Shares were 24% lower in early European trade, nearing an all-time low.
The decision comes after developments in the U.S. wind market disrupted the Danish renewable-energy company's asset sale plans.
Orsted said Monday that it planned to offer new shares to existing shareholders, with the Danish state as the majority owner committing to subscribe for its pro rata share, to raise gross proceeds of 60 billion Danish kroner ($9.36 billion).
The company has faced a challenging time since it made an aggressive push into the U.S. offshore wind market. Having struggled with supply-chain bottlenecks, higher interest rates and trouble getting tax credits, it launched a restructuring last year after deciding to pull out of two high-profile wind projects off the coast of New Jersey.
The plan includes a comprehensive divestment program to free-up funds for investments in its most financially attractive projects, ensure a stronger balance sheet and support a solid investment grade rating.
As part of those plans, Orsted planned a partial sale of its Sunrise Wind project off the coast of New York that has previously faced supply chain and construction challenges that resulted in hundreds of millions of dollars in impairments.
The industry also faces headwinds from a Trump administration that is opposed to wind energy, with President Trump suspending new federal wind leases shortly after his inauguration. Trump's tax-and-spending bill will see a phasing out of renewable energy tax credits while he has slapped tariffs on EU imports that include hefty duties on steel and aluminum.
The company said that following the recent material adverse development in the U.S. offshore wind market, it's not possible to complete the planned partial divestment and associated funding of Sunrise Wind on favorable terms. That means Orsted will have to fund the entire project construction itself, leading to a funding requirement of 40 billion kroner.
"Given the unprecedented regulatory development in the U.S., we have made a comprehensive assessment of all options," said Chair Lene Skole. "The rights issue will strengthen Orsted's capital structure and provide financial robustness in the years 2025 through 2027, during which we'll deliver on our 8.1 gigawatt offshore wind construction portfolio."
Proceeds of the rights issue will be used to cover funding requirements from a full ownership of Sunrise Wind, strengthen the capital structure, provide flexibility in offshore partnerships and divestments and boost resources to pursue opportunities in core offshore wind markets in Europe and select markets in Asia Pacific.

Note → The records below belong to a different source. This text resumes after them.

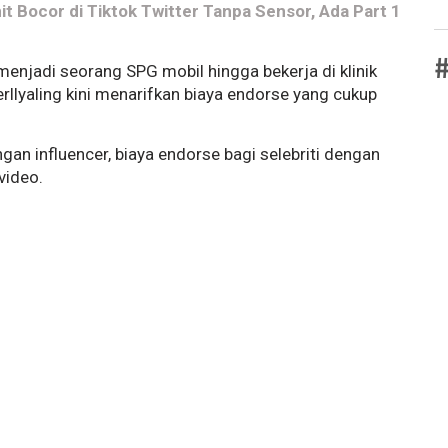
nit Bocor di Tiktok Twitter Tanpa Sensor, Ada Part 1
#
menjadi seorang SPG mobil hingga bekerja di klinik
Verllyaling kini menarifkan biaya endorse yang cukup
an influencer, biaya endorse bagi selebriti dengan
 video.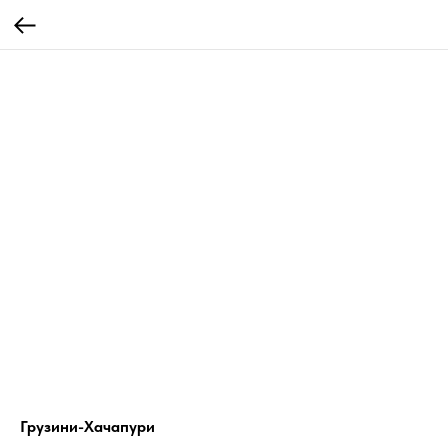
Грузини-Хачапури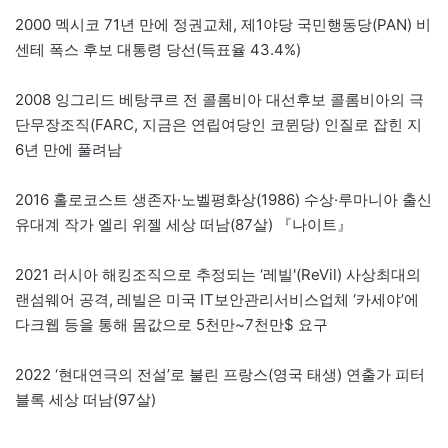
2000 멕시코 71년 만에 정권교체, 제1야당 국민행동당(PAN) 비
센테 폭스 후보 대통령 당선(득표율 43.4%)
2008 잉그리드 베탕쿠르 전 콜롬비아 대선후보 콜롬비아의 극
단무장조직(FARC, 지금은 연립여당인 코뮌당) 인질로 잡힌 지
6년 만에 풀려남
2016 홀로코스트 생존자·노벨평화상(1986) 수상·루마니아 출신
유대계 작가 엘리 위젤 세상 떠남(87살) 『나이트』
2021 러시아 해킹조직으로 추정되는 ‘레빌'(ReVil) 사상최대의
랜섬웨어 공격, 레빌은 미국 IT보안관리서비스업체 ‘카세야’에
다크웹 등을 통해 몸값으로 5천만~7천만$ 요구
2022 ‘현대연극의 전설’로 불린 프랑스(영국 태생) 연출가 피터
블록 세상 떠남(97살)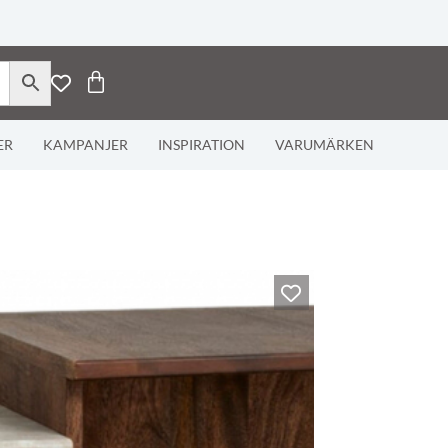
ER
KAMPANJER
INSPIRATION
VARUMÄRKEN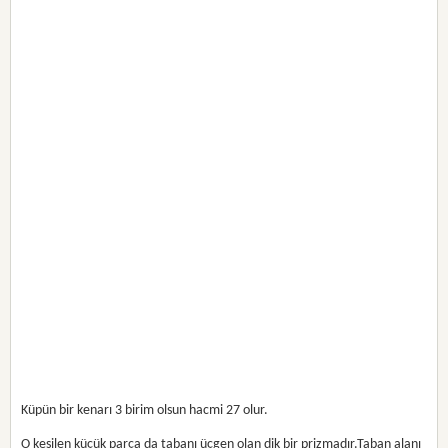
Küpün bir kenarı 3 birim olsun hacmi 27 olur.
O kesilen küçük parça da tabanı üçgen olan dik bir prizmadır.Taban alanı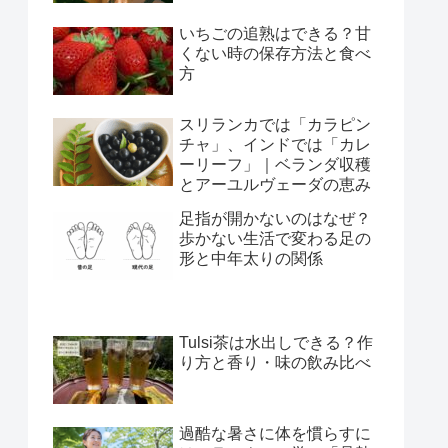
いちごの追熟はできる？甘
くない時の保存方法と食べ
方
スリランカでは「カラピン
チャ」、インドでは「カレ
ーリーフ」｜ベランダ収穫
とアーユルヴェーダの恵み
足指が開かないのはなぜ？
歩かない生活で変わる足の
形と中年太りの関係
Tulsi茶は水出しできる？作
り方と香り・味の飲み比べ
過酷な暑さに体を慣らすに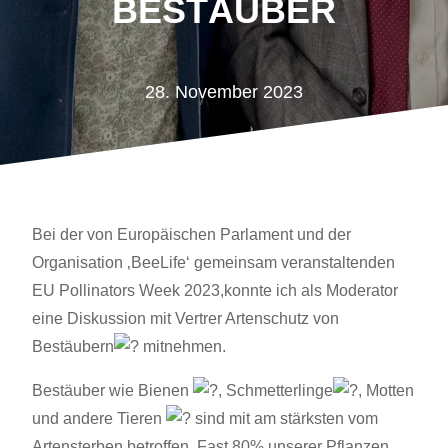
BESTÄUBER
28. November 2023
Bei der von Europäischen Parlament und der
Organisation ‚BeeLife‘ gemeinsam veranstaltenden
EU Pollinators Week 2023,konnte ich als Moderator
eine Diskussion mit Vertrer Artenschutz von
Bestäubern
mitnehmen.
Bestäuber wie Bienen
, Schmetterlinge
, Motten
und andere Tieren
sind mit am stärksten vom
Artensterben betroffen. Fast 80% unserer Pflanzen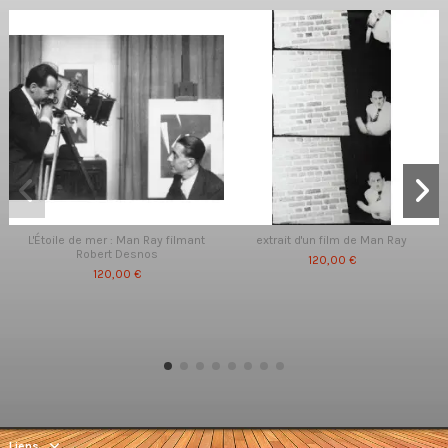
L'Étoile de mer : Man Ray filmant
extrait d'un film de Man Ray
Robert Desnos
120,00 €
120,00 €
Liens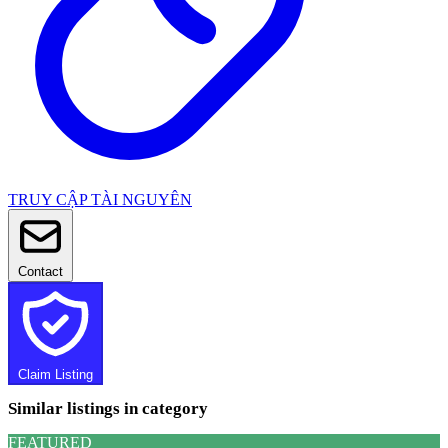
TRUY CẬP TÀI NGUYÊN
Contact
Claim Listing
Similar listings in category
FEATURED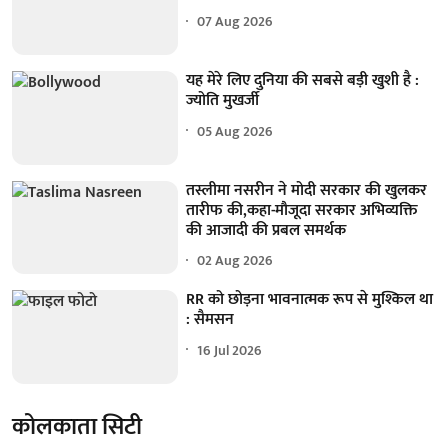
07 Aug 2026
यह मेरे लिए दुनिया की सबसे बड़ी खुशी है :
ज्योति मुखर्जी
05 Aug 2026
तस्लीमा नसरीन ने मोदी सरकार की खुलकर
तारीफ की,कहा-मौजूदा सरकार अभिव्यक्ति
की आजादी की प्रबल समर्थक
02 Aug 2026
RR को छोड़ना भावनात्मक रूप से मुश्किल था
: सैमसन
16 Jul 2026
कोलकाता सिटी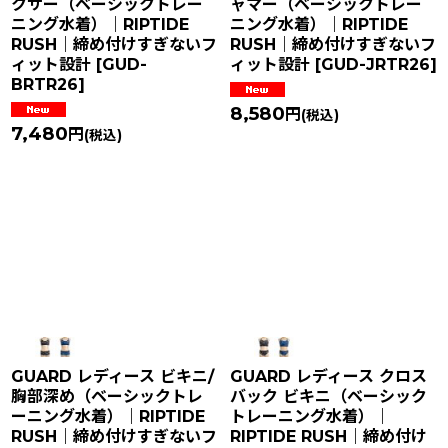
クサー（ベーシックトレー
ャマー（ベーシックトレー
ニング水着）｜RIPTIDE
ニング水着）｜RIPTIDE
RUSH｜締め付けすぎないフ
RUSH｜締め付けすぎないフ
ィット設計
[
GUD-
ィット設計
[
GUD-JRTR26
]
BRTR26
]
8,580
円
(税込)
7,480
円
(税込)
GUARD レディース ビキニ/
GUARD レディース クロス
胸部深め（ベーシックトレ
バック ビキニ（ベーシック
ーニング水着）｜RIPTIDE
トレーニング水着）｜
RUSH｜締め付けすぎないフ
RIPTIDE RUSH｜締め付け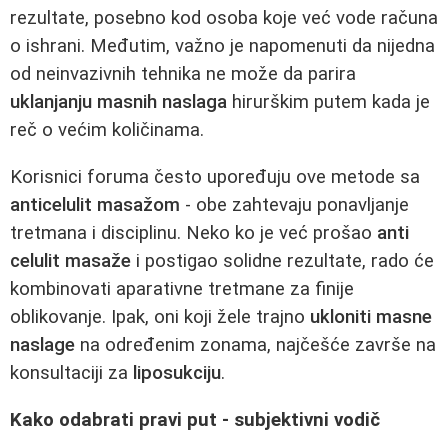
rezultate, posebno kod osoba koje već vode računa
o ishrani. Međutim, važno je napomenuti da nijedna
od neinvazivnih tehnika ne može da parira
uklanjanju masnih naslaga
hirurškim putem kada je
reč o većim količinama.
Korisnici foruma često upoređuju ove metode sa
anticelulit masažom
- obe zahtevaju ponavljanje
tretmana i disciplinu. Neko ko je već prošao
anti
celulit masaže
i postigao solidne rezultate, rado će
kombinovati aparativne tretmane za finije
oblikovanje. Ipak, oni koji žele trajno
ukloniti masne
naslage
na određenim zonama, najčešće završe na
konsultaciji za
liposukciju
.
Kako odabrati pravi put - subjektivni vodič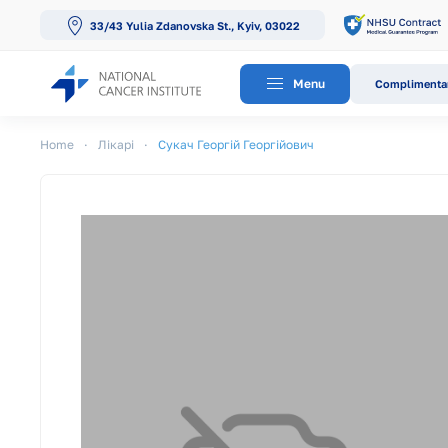
33/43 Yulia Zdanovska St., Kyiv, 03022
Skip to main content
Menu
Complimentar
Home
Лікарі
Сукач Георгій Георгійович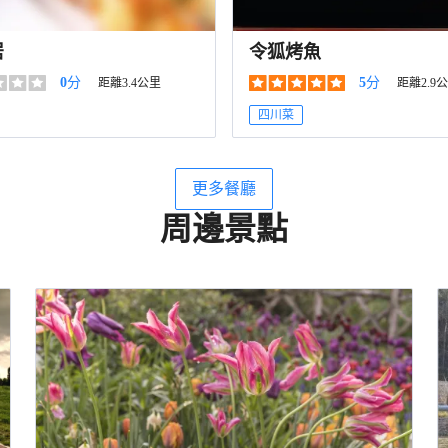
居
令狐烤魚
0
分
5
分
距離3.4公里
距離2.9
四川菜
更多餐廳
周邊景點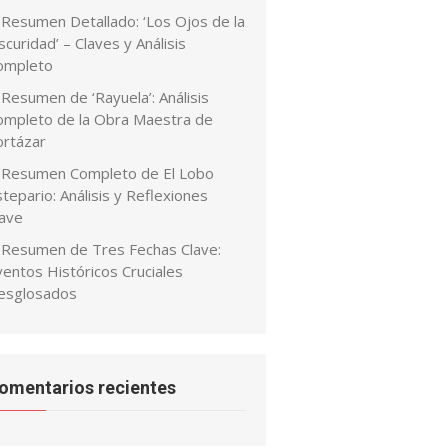
Resumen Detallado: ‘Los Ojos de la
curidad’ – Claves y Análisis
ompleto
Resumen de ‘Rayuela’: Análisis
ompleto de la Obra Maestra de
ortázar
Resumen Completo de El Lobo
tepario: Análisis y Reflexiones
lave
Resumen de Tres Fechas Clave:
ventos Históricos Cruciales
esglosados
omentarios recientes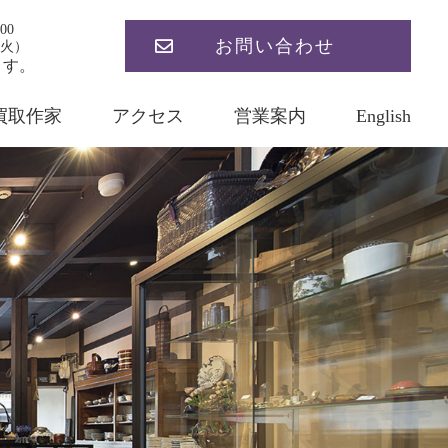
00
お問い合わせ
火）
ます。
買取作家
アクセス
営業案内
English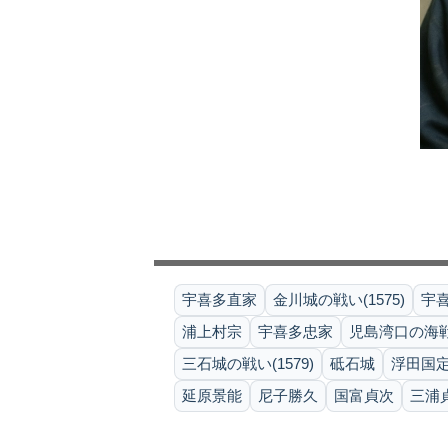
宇喜多直家
金川城の戦い(1575)
宇喜
浦上村宗
宇喜多忠家
児島湾口の海戦(1
三石城の戦い(1579)
砥石城
浮田国
延原景能
尼子勝久
国富貞次
三浦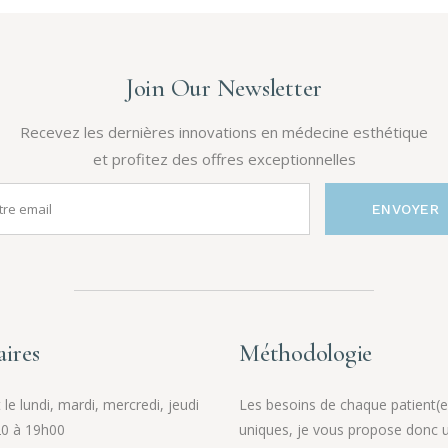
Join Our Newsletter
Recevez les dernières innovations en médecine esthétique
et profitez des offres exceptionnelles
ENVOYER
ires
Méthodologie
le lundi, mardi, mercredi, jeudi
Les besoins de chaque patient(e
0 à 19h00
uniques, je vous propose donc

An extraordinary general meeting will be called for Sept. 5 to approve the rights issue.
It said separately that it maintains full-year guidance for earnings before interest, taxes, depreciation and amortization excluding earnings from new partnership agreements and impacts from cancellation fees of between 25 billion and 28 billion kroner.
It lifted its investment plans for the years between 2025 and 2027 to 145 billion kroner from 130 billion kroner and expects to report Ebitda excluding new partnerships and cancellation fees in excess of 28 billion kroner in 2026 and in excess of 32 billion kroner in 2027.
It reported second-quarter Ebitda excluding new partnerships and cancellation fees of 5.34 billion kroner, up from 5.27 billion kroner a year prior and versus a FactSet consensus of 4.81 billion kroner.